A band dressed as nutcrackers limped behind the sleigh. They marched in drunken staggers, their round heads nodding in synchrony, silent horns pressed between sharp lips. The brass buttons on their velvet uniforms flashed in the Mazda’s headlights. Five, six, seven rows passed, then Jada gasped as the truck carrying the next float, a roving confection of snowmen and pine trees, crashed into the eighth.

Three nutcracker musicians disappeared under the cottony snow. A retort cracked like a gunshot as one of their round heads popped under concealed tires.

The nutcrackers marched on. “This is wrong. I’m calling the police,” Christine said faintly. She pressed her phone hard into her cheek. A faint stench began seeping in along with hot air from the vents, something wet and filthy.

Jada floored it. The Mazda rocketed over uneven terrain. The parade passed just feet away. Figures writhed in the darkness—costumed elves and more dancers besides, all proceeding silently. Some of the shapes looming over the fields wouldn’t resolve in her mind. She made out a life-sized gingerbread house moldering atop a tractor trailer before pain stabbed between her eyes and her guts squeezed with nausea.

She focused on steering and counted off deep shadows as massive floats reared by— A white-masked audience crowded the opposite shoulder, arms waving in the air, a parody of celebration— Christine swore, bit out, “I’m still getting a busy signal, this is insane!”

The behemoth inflatable Santa eclipsed their view, and when they finally broke away, the crowd of spectators had vanished. Slush burbled under their tires. Jada tried to force the Mazda to straddle the shoulder, vying for solid ground.

Thick mud roiled under their headlights. Jada yanked the wheel to get them back onto the road. A body thudded off her door. They glimpsed a costume, sparkling green, before it was lost in the rearview mirror.

“Oh my god, oh my god, I hit someone—” Jada babbled.

Christine tugged at her elbow, pointing out the passenger window. “Do you see that?”

Jada risked taking her eyes off the road. The field to their right shone in the dark, slick black like oily asphalt. Like a mirror, like water. Not just melted snow now, but a rancid flood vomiting out of the dead earth. It lapped at their tires.

In the center of the road, a foul geyser sprayed from a pothole. A dancer gamboled into the fountain and was swallowed up. Jada desperately punched the button to turn the air to the cabin off before the stench made her wretch.

They careened back into town, scraping past parked cars. The parade crashed through Main Street like an avalanche. The festival tents had been swept aside. Red, green, and white canvas clung to the brownstone buildings like scabs, jumbled up with contorted frames and strings of lights.
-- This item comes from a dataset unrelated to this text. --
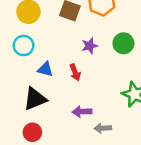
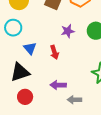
blue triangle: (45, 69) -> (30, 48), turned 32
red circle: (32, 132) -> (25, 97), moved

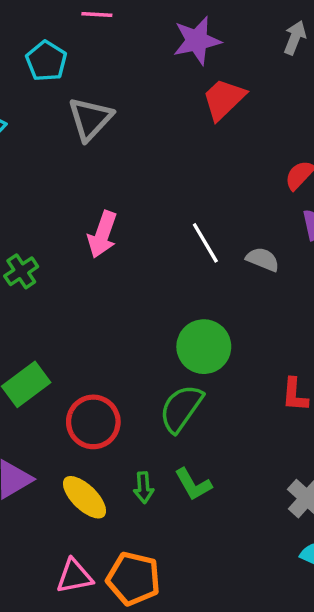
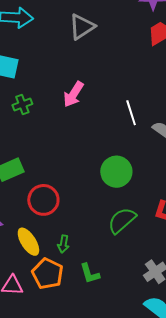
green semicircle: (181, 408) -> (122, 220), moved
green L-shape: (193, 484) -> (90, 274), moved
orange pentagon: (133, 579) -> (48, 274), moved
Revelers still milled between the tents. Shoulder-to-shoulder, their white masks flashing like bared teeth as sludgy water gushed up their legs. A woman pulled her mask aside and sank to her knees. She lowered her face and the tide swelled to meet her. Her head disappeared beneath spume that flecked the masks of her fellows with greasy smears.
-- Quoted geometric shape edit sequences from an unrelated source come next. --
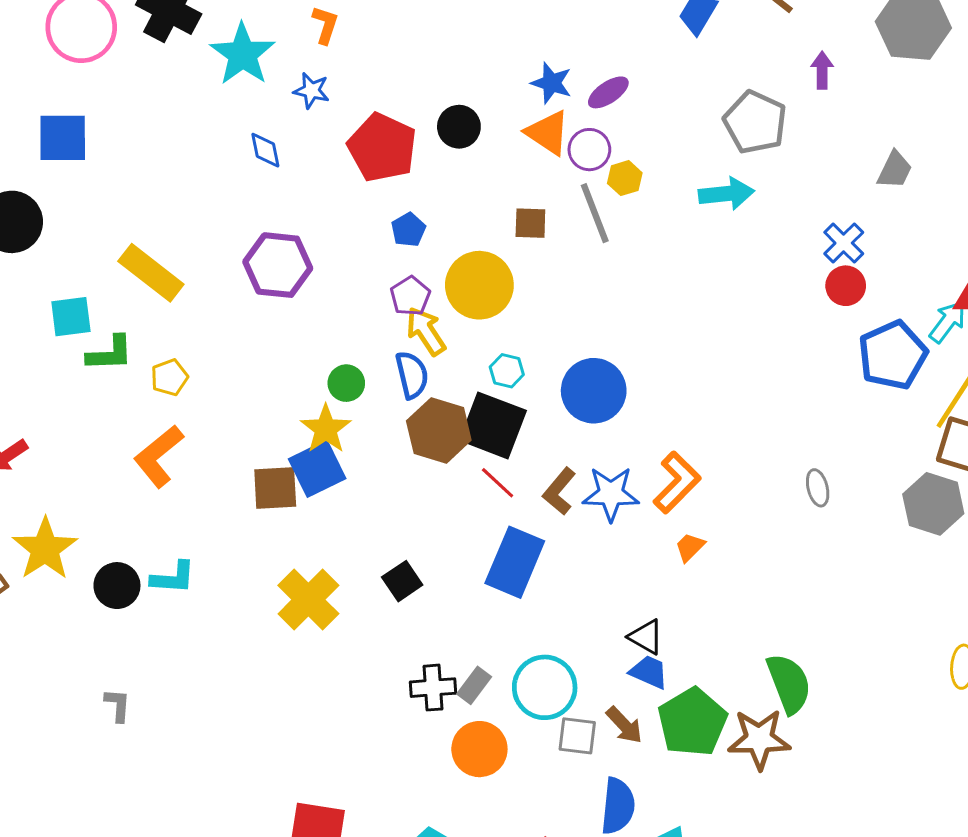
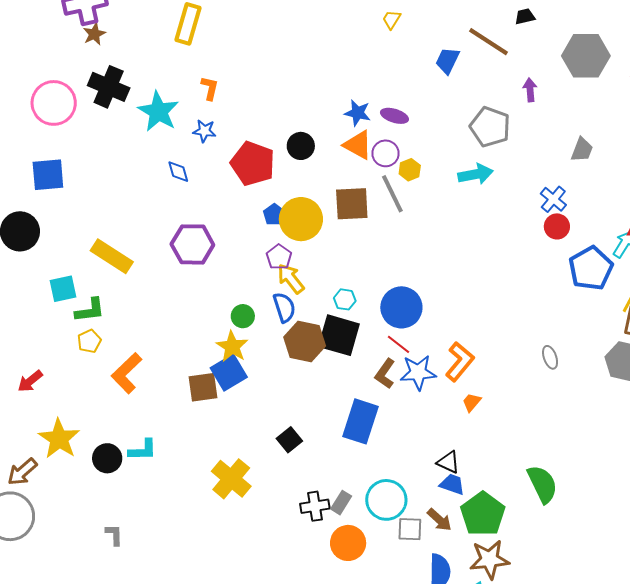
purple ellipse: (608, 92) -> (394, 116), turned 56
brown square: (530, 223) -> (352, 204), size x1.6
yellow circle: (479, 285) -> (301, 219), moved
yellow pentagon: (169, 377) -> (89, 341), moved
red line: (498, 483) -> (399, 344), moved
yellow cross: (308, 600) -> (231, 479), moved
brown star: (759, 739) -> (489, 559), moved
The stench was soaking through the Mazda’s floor. This wasn’t just the poison that the village had failed to purge from their homes. Christine knew in her gut that this was the same odious rot that choked the fields. She dropped her phone and pulled her feet up onto her seat.

Ice drenched Jada’s boots. The Mazda wouldn’t obey her. She spun the wheel hard, but the flood carried them off the road. The crowd sent up a cheer.

They smashed into the bar. The window spiderwebbed over with cracks. Jada screamed. The swelling flood retreated, churned, and returned in a wave. They hit the window like a hammer, again and again.

Something caught on the passenger door and yanked. Too late, Christine reached for the lock. A hand wrapped around her wrist. A wall of fetid water slammed into the door, tearing it off.

The last thing Jada saw before the cabin flooded was Christine, her mouth open in shock as corpse-pale hands dragged her out of her seat. Beyond her, a new river surged, the masked revelers standing rooted amidst the currents as black waters closed over their heads.